Department of Molecular Medicine and Surgery, Karolinska Institutet, Stockholm, Sweden; Elucid Bioimaging Inc., Boston, MA, United States.
KTH Solid Mechanics, Department of Engineering Mechanics, KTH Royal Institute of Technology, Stockholm, Sweden.
J Mech Behav Biomed Mater. 2022 Oct;134:105403. doi: 10.1016/j.jmbbm.2022.105403. Epub 2022 Aug 27.
Rupture of unstable atherosclerotic plaques with a large lipid-rich necrotic core and a thin fibrous cap cause myocardial infarction and stroke. Yet it has not been possible to assess this for individual patients. Clinical guidelines still rely on use of luminal narrowing, a poor indicator but one that persists for lack of effective means to do better. We present a case study demonstrating the assessment of biomechanical indices pertaining to plaque rupture risk non-invasively for individual patients enabled by histologically validated tissue characterization.
Routinely acquired clinical images of plaques were analyzed to characterize vascular wall tissues using software validated by histology (ElucidVivo, Elucid Bioimaging Inc.). Based on the tissue distribution, wall stress and strain were then calculated at spatial locations with varied fibrous cap thicknesses at diastolic, mean and systolic blood pressures.
The von Mises stress of 152 [131, 172] kPa and the equivalent strain of 0.10 [0.08, 0.12] were calculated where the fibrous cap thickness was smallest (560 μm) (95% CI in brackets). The stress at this location was at a level predictive of plaque failure. Stress and strain at locations with larger cap thicknesses were calculated to be lower, demonstrating a clinically relevant range of risk levels.

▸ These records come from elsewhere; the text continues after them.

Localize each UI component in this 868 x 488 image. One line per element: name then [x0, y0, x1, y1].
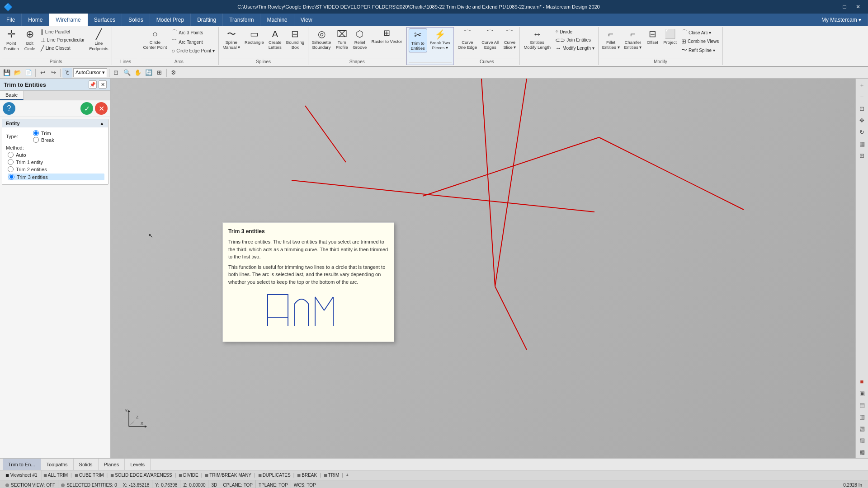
method-3entities-radio[interactable] [9, 174, 14, 180]
menu-modelprep[interactable]: Model Prep [150, 14, 191, 26]
viewsheet-1[interactable]: ◼ Viewsheet #1 [2, 470, 42, 480]
menu-view[interactable]: View [294, 14, 319, 26]
line-parallel-button[interactable]: ∥ Line Parallel [39, 28, 86, 36]
right-view1-btn[interactable]: ▦ [857, 138, 868, 149]
toolbar2-new-btn[interactable]: 📄 [24, 68, 33, 78]
menu-transform[interactable]: Transform [223, 14, 260, 26]
bottom-tab-trim[interactable]: Trim to En... [3, 459, 41, 470]
vs-item-duplicates[interactable]: ◼ DUPLICATES [258, 473, 291, 478]
vs-add-btn[interactable]: + [346, 473, 349, 478]
method-1entity-radio[interactable] [8, 159, 14, 165]
rectangle-button[interactable]: ▭ Rectangle [243, 28, 266, 46]
trim-to-entities-button[interactable]: ✂ Trim toEntities [409, 28, 427, 52]
vs-item-cubetrim[interactable]: ◼ CUBE TRIM [75, 473, 104, 478]
bolt-circle-button[interactable]: ⊕ BoltCircle [22, 28, 38, 52]
menu-surfaces[interactable]: Surfaces [88, 14, 122, 26]
method-3entities-option[interactable]: Trim 3 entities [8, 174, 104, 180]
bottom-tab-solids[interactable]: Solids [74, 459, 99, 470]
combine-views-button[interactable]: ⊞ Combine Views [679, 38, 721, 45]
curve-slice-button[interactable]: ⌒ CurveSlice ▾ [501, 28, 518, 51]
toolbar2-rotate-btn[interactable]: 🔄 [144, 68, 154, 78]
spline-manual-button[interactable]: 〜 SplineManual ▾ [221, 28, 242, 51]
circle-center-point-button[interactable]: ○ CircleCenter Point [141, 28, 169, 51]
right-gray-btn6[interactable]: ▩ [857, 446, 868, 457]
offset-button[interactable]: ⊟ Offset [644, 28, 660, 46]
toolbar2-select-all-btn[interactable]: ⊡ [111, 68, 121, 78]
panel-pin-button[interactable]: 📌 [89, 80, 97, 89]
type-break-option[interactable]: Break [33, 137, 54, 143]
vs-item-solidedge[interactable]: ◼ SOLID EDGE AWARENESS [110, 473, 172, 478]
right-gray-btn4[interactable]: ▧ [857, 423, 868, 434]
toolbar2-settings-btn[interactable]: ⚙ [169, 68, 179, 78]
line-perpendicular-button[interactable]: ⊥ Line Perpendicular [39, 36, 86, 44]
silhouette-boundary-button[interactable]: ◎ SilhouetteBoundary [310, 28, 333, 51]
menu-mymastercam[interactable]: My Mastercam ▾ [815, 14, 868, 26]
menu-machine[interactable]: Machine [260, 14, 294, 26]
create-letters-button[interactable]: A CreateLetters [267, 28, 283, 51]
toolbar2-save-btn[interactable]: 💾 [2, 68, 12, 78]
chamfer-entities-button[interactable]: ⌐ ChamferEntities ▾ [623, 28, 644, 51]
panel-tab-basic[interactable]: Basic [0, 91, 24, 100]
method-2entities-option[interactable]: Trim 2 entities [8, 166, 104, 172]
right-gray-btn2[interactable]: ▤ [857, 399, 868, 410]
entity-section-header[interactable]: Entity ▲ [2, 119, 108, 127]
turn-profile-button[interactable]: ⌧ TurnProfile [334, 28, 350, 51]
refit-spline-button[interactable]: 〜 Refit Spline ▾ [679, 46, 721, 55]
right-gray-btn1[interactable]: ▣ [857, 388, 868, 399]
right-red-btn[interactable]: ■ [857, 376, 868, 387]
minimize-button[interactable]: — [825, 2, 837, 11]
circle-edge-point-button[interactable]: ○ Circle Edge Point ▾ [170, 47, 217, 55]
vs-item-trimbreak[interactable]: ◼ TRIM/BREAK MANY [205, 473, 251, 478]
menu-solids[interactable]: Solids [122, 14, 150, 26]
panel-close-button[interactable]: ✕ [99, 80, 107, 89]
menu-drafting[interactable]: Drafting [191, 14, 223, 26]
right-zoom-out-btn[interactable]: − [857, 91, 868, 102]
toolbar2-redo-btn[interactable]: ↪ [48, 68, 58, 78]
bottom-tab-levels[interactable]: Levels [125, 459, 151, 470]
curve-one-edge-button[interactable]: ⌒ CurveOne Edge [456, 28, 479, 51]
bottom-tab-toolpaths[interactable]: Toolpaths [41, 459, 74, 470]
toolbar2-zoom-btn[interactable]: 🔍 [122, 68, 132, 78]
toolbar2-pan-btn[interactable]: ✋ [133, 68, 143, 78]
right-pan-btn[interactable]: ✥ [857, 115, 868, 126]
curve-all-edges-button[interactable]: ⌒ Curve AllEdges [480, 28, 500, 51]
vs-item-divide[interactable]: ◼ DIVIDE [179, 473, 198, 478]
right-gray-btn3[interactable]: ▥ [857, 411, 868, 422]
arc3points-button[interactable]: ⌒ Arc 3 Points [170, 28, 217, 37]
close-arc-button[interactable]: ⌒ Close Arc ▾ [679, 28, 721, 37]
raster-to-vector-button[interactable]: ⊞ Raster to Vector [369, 28, 404, 45]
break-two-pieces-button[interactable]: ⚡ Break TwoPieces ▾ [428, 28, 452, 52]
join-entities-button[interactable]: ⊂⊃ Join Entities [553, 36, 596, 44]
vs-item-break[interactable]: ◼ BREAK [297, 473, 317, 478]
bottom-tab-planes[interactable]: Planes [99, 459, 125, 470]
method-2entities-radio[interactable] [8, 166, 14, 172]
right-rotate-btn[interactable]: ↻ [857, 127, 868, 137]
right-view2-btn[interactable]: ⊞ [857, 150, 868, 161]
menu-wireframe[interactable]: Wireframe [49, 14, 87, 26]
right-zoom-in-btn[interactable]: + [857, 80, 868, 90]
panel-cancel-button[interactable]: ✕ [95, 102, 108, 115]
line-closest-button[interactable]: ╱ Line Closest [39, 44, 86, 52]
bounding-box-button[interactable]: ⊟ BoundingBox [284, 28, 306, 51]
type-trim-radio[interactable] [33, 130, 39, 136]
panel-ok-button[interactable]: ✓ [80, 102, 93, 115]
point-position-button[interactable]: ✛ PointPosition [2, 28, 21, 52]
toolbar2-fit-btn[interactable]: ⊞ [155, 68, 165, 78]
menu-file[interactable]: File [0, 14, 22, 26]
vs-item-alltrim[interactable]: ◼ ALL TRIM [43, 473, 68, 478]
vs-item-trim[interactable]: ◼ TRIM [324, 473, 339, 478]
arc-tangent-button[interactable]: ⌒ Arc Tangent [170, 38, 217, 47]
fillet-entities-button[interactable]: ⌐ FilletEntities ▾ [600, 28, 622, 51]
panel-help-button[interactable]: ? [3, 102, 15, 115]
method-auto-option[interactable]: Auto [8, 152, 104, 158]
project-button[interactable]: ⬜ Project [661, 28, 679, 46]
right-gray-btn5[interactable]: ▨ [857, 435, 868, 446]
toolbar2-undo-btn[interactable]: ↩ [38, 68, 47, 78]
toolbar2-cursor-btn[interactable]: 🖱 [62, 68, 72, 78]
canvas-area[interactable]: X Y Z ↖ Trim 3 entities Trims three enti… [111, 79, 855, 458]
divide-button[interactable]: ÷ Divide [553, 28, 596, 36]
type-trim-option[interactable]: Trim [33, 130, 54, 136]
right-zoom-fit-btn[interactable]: ⊡ [857, 103, 868, 114]
method-1entity-option[interactable]: Trim 1 entity [8, 159, 104, 165]
entities-modify-length-button[interactable]: ↔ EntitiesModify Length [522, 28, 552, 51]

Patient specific tissue characterization can identify distributions of stress and strain in a clinically relevant range. This capability may be used to identify high-risk lesions and personalize treatment decisions for individual patients with cardiovascular disease and improve prevention of myocardial infarction and stroke.
不稳定的动脉粥样硬化斑块破裂,伴有大的富含脂质的坏死核心和薄的纤维帽,导致心肌梗死和中风。然而,目前还无法对个体患者进行评估。临床指南仍然依赖管腔狭窄,这是一个很差的指标,但由于缺乏有效的方法,这种指标仍然存在。我们提出了一个病例研究,展示了通过组织学验证的组织特征化,对个体患者的斑块破裂风险的生物力学指标进行非侵入性评估。
对常规获取的斑块临床图像进行分析,使用经过组织学验证的软件(ElucidVivo,Elucid Bioimaging Inc.)对血管壁组织进行特征化。基于组织分布,在舒张期、平均期和收缩期血压下,不同纤维帽厚度的空间位置计算壁应力和应变。
在纤维帽最薄(560μm)处计算出的 von Mises 应力为 152[131,172]kPa,等效应变 0.10[0.08,0.12]。此处的应力处于预测斑块破裂的水平。在纤维帽较厚处的位置计算出的应力和应变较低,表明存在临床相关的风险水平范围。
患者特定的组织特征化可以识别出临床相关范围内的应力和应变分布。这种能力可以用于识别高风险病变,并为心血管疾病患者的个体化治疗决策提供信息,以改善心肌梗死和中风的预防。